A hillbilly went hunting one day in Georgia and bagged
> three ducks. He put them in the bed of his pickup
> truck and was about to drive home when he was
> confronted by an ornery game warden who didn't like
> hillbillies.
>
>
> The game warden ordered the hillbilly to show his
> hunting license; the hillbilly pulled out a valid
> Georgia hunting license. The game warden looked at
> the license, then reached over and picked up one of
> the ducks, sniffed its butt, and said, 'This duck
> ain't from Georgia.This is a Tennessee duck. You got
> a Tennessee huntin' license, boy?' The hillbilly
> reached into his wallet and produced a Tennessee
> hunting license.
>
>
>
> The game warden looked at it, then reached over and
> grabbed the second duck, sniffed its butt, And said,
> 'This ain't no Tennessee duck. This duck's from
> Mississippi.
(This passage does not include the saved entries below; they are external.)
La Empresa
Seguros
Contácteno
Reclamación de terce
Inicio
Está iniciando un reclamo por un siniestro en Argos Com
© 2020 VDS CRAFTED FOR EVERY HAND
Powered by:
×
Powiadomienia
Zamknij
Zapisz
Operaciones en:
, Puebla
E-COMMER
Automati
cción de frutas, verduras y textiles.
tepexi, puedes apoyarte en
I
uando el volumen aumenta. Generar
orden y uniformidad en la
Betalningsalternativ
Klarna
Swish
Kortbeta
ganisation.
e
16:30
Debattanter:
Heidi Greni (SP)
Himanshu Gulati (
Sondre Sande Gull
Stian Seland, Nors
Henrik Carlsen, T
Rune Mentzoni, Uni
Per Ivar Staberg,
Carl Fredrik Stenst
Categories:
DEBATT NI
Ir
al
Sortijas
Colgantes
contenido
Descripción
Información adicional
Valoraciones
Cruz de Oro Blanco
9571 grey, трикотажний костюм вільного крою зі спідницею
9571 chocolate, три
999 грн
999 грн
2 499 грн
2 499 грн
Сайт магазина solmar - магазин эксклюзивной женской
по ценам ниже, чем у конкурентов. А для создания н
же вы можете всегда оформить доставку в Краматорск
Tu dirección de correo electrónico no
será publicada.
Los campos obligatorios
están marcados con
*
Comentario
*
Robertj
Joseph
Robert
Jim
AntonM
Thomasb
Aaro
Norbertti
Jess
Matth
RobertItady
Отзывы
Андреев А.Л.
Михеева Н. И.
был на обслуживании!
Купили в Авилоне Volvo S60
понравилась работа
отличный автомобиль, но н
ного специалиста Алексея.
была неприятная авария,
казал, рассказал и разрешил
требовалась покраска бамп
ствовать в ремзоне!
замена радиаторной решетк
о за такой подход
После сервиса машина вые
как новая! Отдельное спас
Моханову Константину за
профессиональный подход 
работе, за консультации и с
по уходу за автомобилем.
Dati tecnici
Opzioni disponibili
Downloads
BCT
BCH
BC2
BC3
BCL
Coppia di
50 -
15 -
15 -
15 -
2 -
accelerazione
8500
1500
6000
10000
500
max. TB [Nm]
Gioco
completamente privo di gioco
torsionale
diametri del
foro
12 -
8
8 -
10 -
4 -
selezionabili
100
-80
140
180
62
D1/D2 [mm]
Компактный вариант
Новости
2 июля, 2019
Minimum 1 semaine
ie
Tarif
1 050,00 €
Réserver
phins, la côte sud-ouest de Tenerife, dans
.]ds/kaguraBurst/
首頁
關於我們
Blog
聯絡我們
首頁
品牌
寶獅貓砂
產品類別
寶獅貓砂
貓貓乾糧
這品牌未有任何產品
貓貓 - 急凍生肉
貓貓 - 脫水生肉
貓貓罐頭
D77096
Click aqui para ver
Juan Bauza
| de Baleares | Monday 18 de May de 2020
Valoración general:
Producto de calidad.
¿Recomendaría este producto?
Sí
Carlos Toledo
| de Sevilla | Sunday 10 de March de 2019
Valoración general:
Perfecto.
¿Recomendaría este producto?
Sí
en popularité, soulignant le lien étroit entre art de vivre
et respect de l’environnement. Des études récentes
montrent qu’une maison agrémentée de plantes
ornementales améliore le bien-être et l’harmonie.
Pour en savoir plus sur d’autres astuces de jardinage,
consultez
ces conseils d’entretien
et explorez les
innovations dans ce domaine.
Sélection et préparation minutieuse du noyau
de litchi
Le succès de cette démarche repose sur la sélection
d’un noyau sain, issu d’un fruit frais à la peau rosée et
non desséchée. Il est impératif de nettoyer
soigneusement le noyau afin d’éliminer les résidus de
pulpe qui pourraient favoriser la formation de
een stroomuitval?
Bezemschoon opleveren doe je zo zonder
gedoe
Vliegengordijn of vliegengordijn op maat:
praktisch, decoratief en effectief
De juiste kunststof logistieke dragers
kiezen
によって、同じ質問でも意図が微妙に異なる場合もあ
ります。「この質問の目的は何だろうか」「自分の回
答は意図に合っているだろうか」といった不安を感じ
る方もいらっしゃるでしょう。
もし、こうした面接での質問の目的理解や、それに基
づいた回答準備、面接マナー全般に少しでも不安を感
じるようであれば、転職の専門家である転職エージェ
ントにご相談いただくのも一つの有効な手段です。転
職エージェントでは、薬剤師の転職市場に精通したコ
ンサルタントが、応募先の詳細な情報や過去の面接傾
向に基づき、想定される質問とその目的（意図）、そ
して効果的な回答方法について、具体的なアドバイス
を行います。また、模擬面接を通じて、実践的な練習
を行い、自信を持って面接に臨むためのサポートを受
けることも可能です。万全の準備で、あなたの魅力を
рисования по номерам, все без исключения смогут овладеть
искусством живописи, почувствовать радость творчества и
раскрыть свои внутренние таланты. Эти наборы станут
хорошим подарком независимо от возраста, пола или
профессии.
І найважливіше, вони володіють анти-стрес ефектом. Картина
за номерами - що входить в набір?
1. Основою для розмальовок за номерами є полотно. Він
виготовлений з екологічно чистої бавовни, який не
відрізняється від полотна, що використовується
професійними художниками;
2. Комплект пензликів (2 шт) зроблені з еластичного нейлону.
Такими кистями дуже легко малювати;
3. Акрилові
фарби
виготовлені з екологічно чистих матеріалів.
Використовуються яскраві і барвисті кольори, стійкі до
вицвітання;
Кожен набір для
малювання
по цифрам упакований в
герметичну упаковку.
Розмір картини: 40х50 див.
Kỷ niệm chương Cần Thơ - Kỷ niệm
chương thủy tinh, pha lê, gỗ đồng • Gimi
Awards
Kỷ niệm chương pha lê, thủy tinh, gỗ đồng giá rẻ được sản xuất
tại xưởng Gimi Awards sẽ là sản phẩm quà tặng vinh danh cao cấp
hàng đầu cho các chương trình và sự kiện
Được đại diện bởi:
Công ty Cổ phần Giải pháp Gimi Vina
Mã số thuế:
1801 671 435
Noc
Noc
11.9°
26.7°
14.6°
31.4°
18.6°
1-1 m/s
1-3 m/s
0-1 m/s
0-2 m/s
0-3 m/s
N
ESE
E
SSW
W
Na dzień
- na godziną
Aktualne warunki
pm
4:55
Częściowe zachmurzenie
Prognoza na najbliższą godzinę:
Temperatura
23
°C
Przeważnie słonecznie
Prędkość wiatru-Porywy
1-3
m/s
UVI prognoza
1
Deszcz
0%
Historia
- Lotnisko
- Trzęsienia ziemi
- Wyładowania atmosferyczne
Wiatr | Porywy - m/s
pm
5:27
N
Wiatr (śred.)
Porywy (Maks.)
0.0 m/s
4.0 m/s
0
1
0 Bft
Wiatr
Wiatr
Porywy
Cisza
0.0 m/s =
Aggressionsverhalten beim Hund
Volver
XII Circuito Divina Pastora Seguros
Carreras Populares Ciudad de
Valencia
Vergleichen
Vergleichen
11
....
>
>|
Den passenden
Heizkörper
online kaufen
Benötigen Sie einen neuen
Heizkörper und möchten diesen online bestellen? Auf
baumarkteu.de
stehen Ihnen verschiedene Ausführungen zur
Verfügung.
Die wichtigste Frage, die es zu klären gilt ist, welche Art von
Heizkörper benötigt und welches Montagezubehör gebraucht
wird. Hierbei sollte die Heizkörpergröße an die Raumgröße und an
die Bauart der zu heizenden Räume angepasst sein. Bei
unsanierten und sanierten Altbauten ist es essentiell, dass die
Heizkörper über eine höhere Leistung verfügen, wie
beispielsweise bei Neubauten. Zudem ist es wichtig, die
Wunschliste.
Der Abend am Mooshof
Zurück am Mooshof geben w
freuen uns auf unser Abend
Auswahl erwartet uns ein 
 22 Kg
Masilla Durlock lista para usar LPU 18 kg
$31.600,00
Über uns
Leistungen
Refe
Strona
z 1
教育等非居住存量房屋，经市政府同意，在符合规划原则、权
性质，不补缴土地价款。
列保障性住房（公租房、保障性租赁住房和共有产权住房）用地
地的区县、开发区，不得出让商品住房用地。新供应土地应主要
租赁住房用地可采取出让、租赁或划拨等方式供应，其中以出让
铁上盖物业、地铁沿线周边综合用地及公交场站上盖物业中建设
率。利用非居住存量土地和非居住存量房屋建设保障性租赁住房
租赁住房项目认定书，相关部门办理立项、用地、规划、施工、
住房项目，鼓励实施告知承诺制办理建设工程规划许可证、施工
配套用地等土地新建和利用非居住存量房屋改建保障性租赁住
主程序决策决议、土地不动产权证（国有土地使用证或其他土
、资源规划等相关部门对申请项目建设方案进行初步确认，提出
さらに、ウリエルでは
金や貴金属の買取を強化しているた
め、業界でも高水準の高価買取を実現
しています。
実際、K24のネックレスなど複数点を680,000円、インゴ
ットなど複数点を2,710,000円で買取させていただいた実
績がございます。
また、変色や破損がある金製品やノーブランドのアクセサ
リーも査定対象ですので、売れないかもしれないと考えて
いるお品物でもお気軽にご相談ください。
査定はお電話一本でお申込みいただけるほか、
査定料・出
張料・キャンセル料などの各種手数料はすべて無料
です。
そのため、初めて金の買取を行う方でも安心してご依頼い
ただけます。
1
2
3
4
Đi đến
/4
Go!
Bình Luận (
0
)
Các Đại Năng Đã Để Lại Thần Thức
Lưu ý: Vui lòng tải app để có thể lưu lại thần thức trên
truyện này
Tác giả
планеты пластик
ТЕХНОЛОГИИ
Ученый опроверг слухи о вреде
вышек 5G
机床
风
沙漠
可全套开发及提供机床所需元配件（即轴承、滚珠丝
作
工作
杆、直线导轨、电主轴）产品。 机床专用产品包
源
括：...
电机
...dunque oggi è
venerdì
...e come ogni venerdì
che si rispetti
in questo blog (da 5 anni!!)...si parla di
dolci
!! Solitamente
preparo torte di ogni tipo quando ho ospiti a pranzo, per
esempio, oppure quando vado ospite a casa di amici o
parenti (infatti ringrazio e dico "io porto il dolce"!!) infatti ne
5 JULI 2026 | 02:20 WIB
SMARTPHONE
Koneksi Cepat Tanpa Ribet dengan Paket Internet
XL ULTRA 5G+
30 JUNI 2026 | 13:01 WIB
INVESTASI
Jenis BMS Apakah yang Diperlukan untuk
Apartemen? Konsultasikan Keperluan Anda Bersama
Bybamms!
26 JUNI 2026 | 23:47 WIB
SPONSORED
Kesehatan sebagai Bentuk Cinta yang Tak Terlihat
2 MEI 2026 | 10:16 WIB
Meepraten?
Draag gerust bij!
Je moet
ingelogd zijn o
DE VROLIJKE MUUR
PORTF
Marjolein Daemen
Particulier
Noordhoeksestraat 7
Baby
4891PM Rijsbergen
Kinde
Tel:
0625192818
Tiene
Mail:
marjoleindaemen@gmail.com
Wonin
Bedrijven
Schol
You got a Mississippi license?' The
> hillbilly reached into his wallet and produced a
> Mississippi hunting license.
>
>
>
> The warden then reached over and picked up the third
> duck, sniffed its butt and said, 'This ain't no
> Mississippi duck. This here duck's from South
> Carolina .. You got a South Carolina huntin' license?'
> Again the hillbilly reached into his wallet and
> brought out a South Carolina hunting license. The
> game warden was extremely frustrated at this point,
> and he yelled at the hillbilly, 'Boy, just where the
> hell are you from?' The hillbilly turned around,
> dropped his pants, bent over, and said,'You tell me.